> _Aim of the exercise_:
Please write out all the entries exactly, without the pictures.

> _Data for this task_:
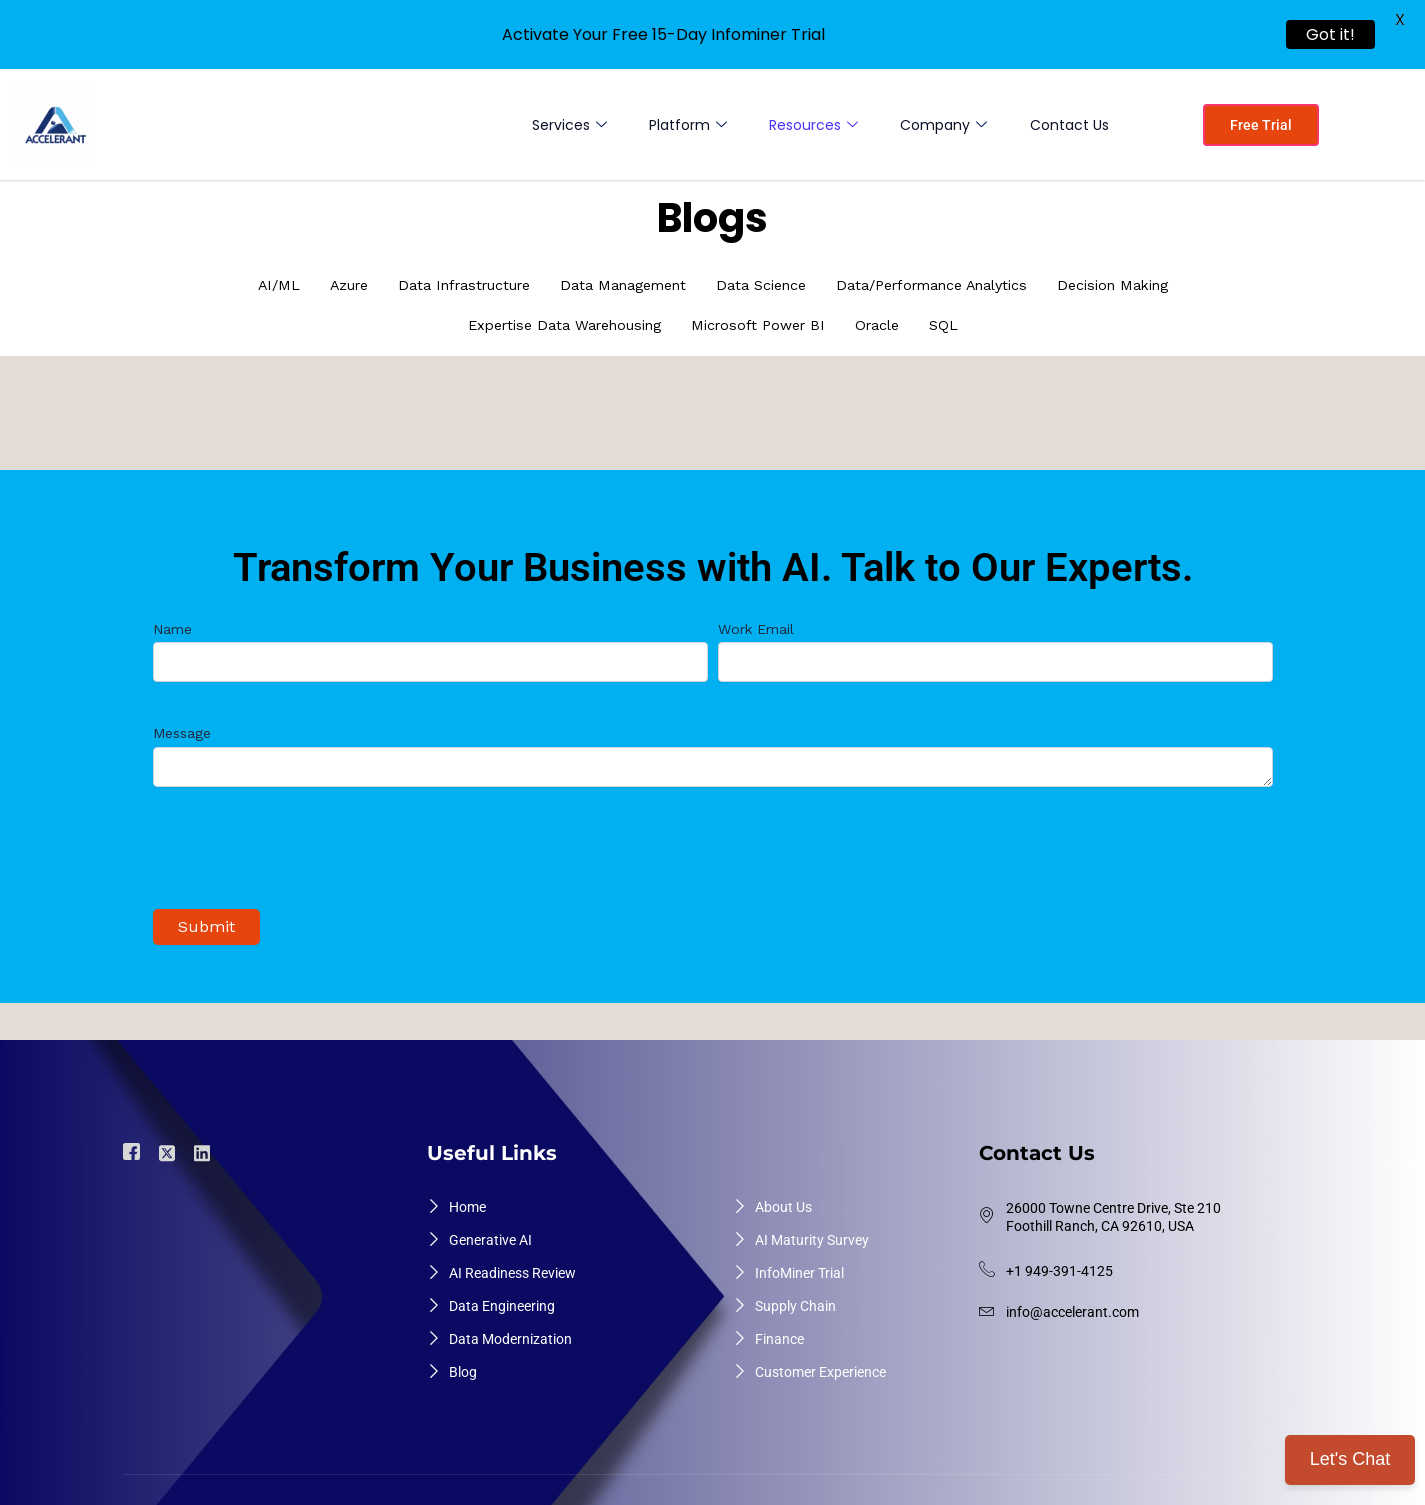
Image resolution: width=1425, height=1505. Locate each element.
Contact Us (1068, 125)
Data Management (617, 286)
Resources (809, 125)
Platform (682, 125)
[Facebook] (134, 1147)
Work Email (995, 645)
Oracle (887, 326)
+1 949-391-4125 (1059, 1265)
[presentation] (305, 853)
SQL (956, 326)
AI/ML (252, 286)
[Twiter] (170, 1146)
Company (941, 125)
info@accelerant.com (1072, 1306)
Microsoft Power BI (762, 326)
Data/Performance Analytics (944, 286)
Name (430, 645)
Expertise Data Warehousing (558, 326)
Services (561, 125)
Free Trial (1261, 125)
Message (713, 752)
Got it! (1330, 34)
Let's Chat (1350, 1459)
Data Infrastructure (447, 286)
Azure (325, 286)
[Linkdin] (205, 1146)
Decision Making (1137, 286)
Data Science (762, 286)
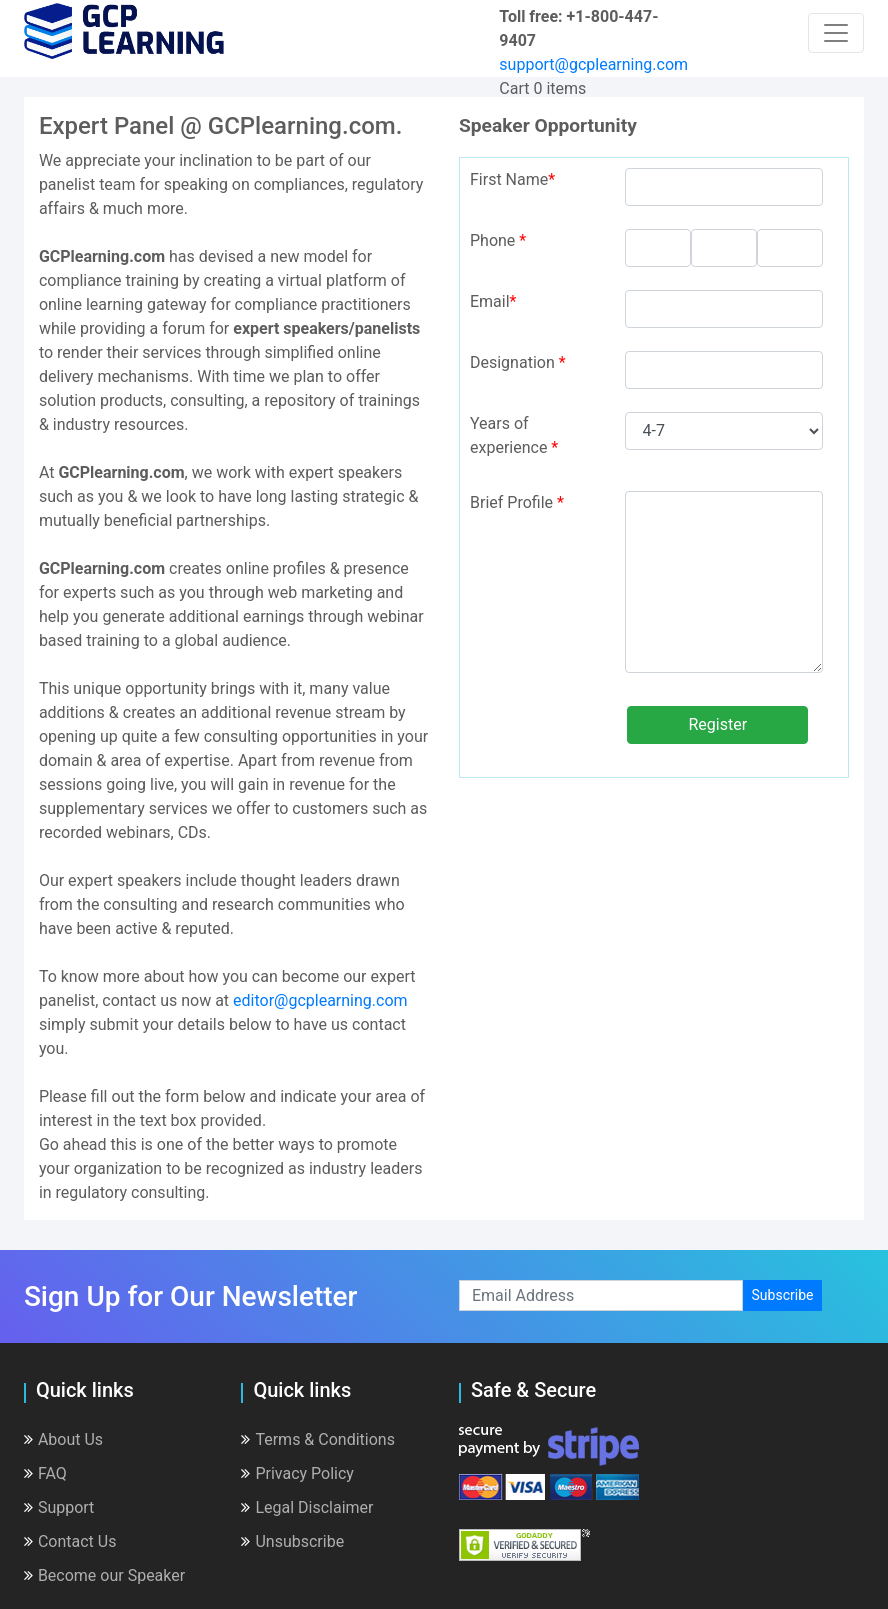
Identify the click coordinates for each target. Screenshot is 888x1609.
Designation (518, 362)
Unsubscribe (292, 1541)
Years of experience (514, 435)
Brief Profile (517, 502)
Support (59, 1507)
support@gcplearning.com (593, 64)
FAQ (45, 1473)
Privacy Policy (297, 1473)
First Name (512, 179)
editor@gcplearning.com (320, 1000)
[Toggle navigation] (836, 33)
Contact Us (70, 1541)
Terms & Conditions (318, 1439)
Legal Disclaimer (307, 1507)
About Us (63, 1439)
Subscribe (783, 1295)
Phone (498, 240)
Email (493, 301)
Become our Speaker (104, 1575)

> _Written answer_:
Image resolution: width=1425, height=1505. Locate each element.
Contact Us (1068, 125)
Data Management (617, 286)
Resources (809, 125)
Platform (682, 125)
[Facebook] (134, 1147)
Work Email (995, 645)
Oracle (887, 326)
+1 949-391-4125 (1059, 1265)
[presentation] (305, 853)
SQL (956, 326)
AI/ML (252, 286)
[Twiter] (170, 1146)
Company (941, 125)
info@accelerant.com (1072, 1306)
Microsoft Power BI (762, 326)
Data/Performance Analytics (944, 286)
Name (430, 645)
Expertise Data Warehousing (558, 326)
Services (561, 125)
Free Trial (1261, 125)
Message (713, 752)
Got it! (1330, 34)
Let's Chat (1350, 1459)
Data Infrastructure (447, 286)
Azure (325, 286)
[Linkdin] (205, 1146)
Decision Making (1137, 286)
Data Science (762, 286)
Identify the click coordinates for each target. Screenshot is 888x1609.
Designation (518, 362)
Unsubscribe (292, 1541)
Years of experience (514, 435)
Brief Profile (517, 502)
Support (59, 1507)
support@gcplearning.com (593, 64)
FAQ (45, 1473)
Privacy Policy (297, 1473)
First Name (512, 179)
editor@gcplearning.com (320, 1000)
[Toggle navigation] (836, 33)
Contact Us (70, 1541)
Terms & Conditions (318, 1439)
Legal Disclaimer (307, 1507)
About Us (63, 1439)
Subscribe (783, 1295)
Phone (498, 240)
Email (493, 301)
Become our Speaker (104, 1575)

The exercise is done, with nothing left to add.